Lab: M7: build Q&A over your own document

You'll need: your M4 setup (venv, key in .env, anthropic + python-dotenv), plus a new install: Chroma. A plain-text document you care about helps for Part B. Time: ~60 min • Work in your breakout pair.

Heads up: one new install today (Chroma). If pip install chromadb throws a build error, your Python is too new, switch to Python 3.12 (see the vector-store guide). The first run downloads a small model once. Errors are normal and safe.

This lab has two parts: - Part A: install Chroma, index the sample document, and see it answer from the document. - Part B: understand the three RAG steps, then point it at your document.

flowchart LR
  Q["your question"] --> R["1 · RETRIEVE<br/>vector store finds<br/>the most relevant chunks"]
  Doc["your document<br/>(chunked)"] --> R
  R --> A["2 · AUGMENT<br/>paste chunks into the prompt"]
  A --> G["3 · GENERATE<br/>Claude answers from them"]
  G --> Ans["grounded answer"]

Part A: get RAG running

Step 1: Install Chroma and check it

With your venv active:

pip install chromadb
python -c "import chromadb; print('Chroma', chromadb.__version__)"

You should now see: Chroma 1.x.x. (Build error mentioning pandas/numpy? Your Python is too new, use Python 3.12, then retry. Full steps in the guide.)

Step 2: Set up the folder

Put rag.py and sample_notes.txt (from solution/) and rag_starter.py (from starters/) in a folder with your M4 .env. Activate your venv.

You should now see: (.venv) and those files in the folder (ls / dir).

Step 3: Run it and ask a question

python rag.py

(The first run downloads Chroma's small embedding model, one time, needs internet.) When it says "Ask questions", type: What time does the café open?

You should now see: Split the document into 8 chunks., a [retrieved 3 relevant chunks] line, then an answer like "It opens at 7:00 AM on weekdays and 8:00 AM on weekends, and closes at 6:00 PM.", pulled straight from the document. You just did RAG.

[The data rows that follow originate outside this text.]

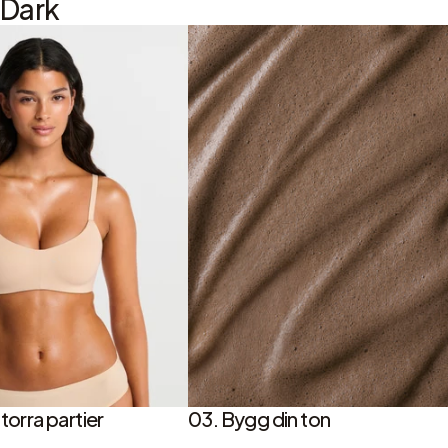
 Dark
torra partier
03. Bygg din ton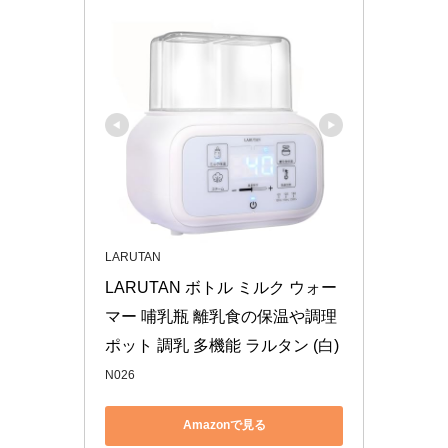
LARUTAN
LARUTAN ボトル ミルク ウォー
マー 哺乳瓶 離乳食の保温や調理 
ポット 調乳 多機能 ラルタン (白)
N026
Amazonで見る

Step 4: Prove it's grounded (not guessing)

Ask something the document doesn't cover: Who is the café's CEO?

You should now see: roughly "I don't know based on the document." The app answers only from your document and admits when the answer isn't there, that honesty is the point of RAG.

Part B: understand it, then use your own document

Step 5: Read the three steps

Open rag.py. Match each function to a RAG step: - retrieve() → 1. Retrieve (Chroma finds the closest chunks), - the Context: prompt in answer() → 2. Augment (chunks go into the prompt), - client.messages.create(...) → 3. Generate (Claude answers).

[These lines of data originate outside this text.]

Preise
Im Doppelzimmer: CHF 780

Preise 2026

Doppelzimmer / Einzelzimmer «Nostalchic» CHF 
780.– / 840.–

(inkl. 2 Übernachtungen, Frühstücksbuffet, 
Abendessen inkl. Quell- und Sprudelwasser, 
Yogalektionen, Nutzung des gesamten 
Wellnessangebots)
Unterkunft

You should now see / say: "RAG = retrieve the right chunks, augment the prompt with them, generate an answer from them." Three steps, that's the whole idea.

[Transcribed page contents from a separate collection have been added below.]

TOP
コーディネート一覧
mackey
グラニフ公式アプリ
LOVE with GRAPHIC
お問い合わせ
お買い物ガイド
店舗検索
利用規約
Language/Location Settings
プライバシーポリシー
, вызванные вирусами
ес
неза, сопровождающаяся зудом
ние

Step 6: See meaning-based search (not keywords)

Run rag.py again and ask: Can I get my money back on a coffee?

You should now see: it finds the Refunds section and answers (same-day refund, no questions asked), even though your question never said the word "refund". The vector store matched on meaning ("money back" ≈ "refund"). That's what embeddings buy you over keyword search.

Step 7: Point it at YOUR document

Save a document you care about as a .txt file (export notes, a manual, a policy) into the folder. Open rag_starter.py, set DOC_FILE to your filename (TODO 1), then run:

python rag_starter.py

Ask it real questions you'd actually want answered.

You should now see: your own document answering your own questions. If an answer is off, look at what got retrieved, fixing that is exactly what M8 is about.

Stuck? The finished app is ../solution/rag.py. Peek only after you've tried.

Your win

You built a Q&A app over a document you chose, it retrieves the relevant parts, answers only from them, and admits when it doesn't know.

Post it to the chat wins board: a real question + answer from your doc, e.g. "Asked my lease 'how much notice to move out?' → 'Two months, per section 4.', my AI reads my documents now "

Take-home (optional)

Try changing NUM_CHUNKS in rag_starter.py from 3 to 1, then to 5, and re-ask a question that needs info from two different sections. Notice how how much you retrieve changes the answer, the first taste of M8, where we make retrieval actually good.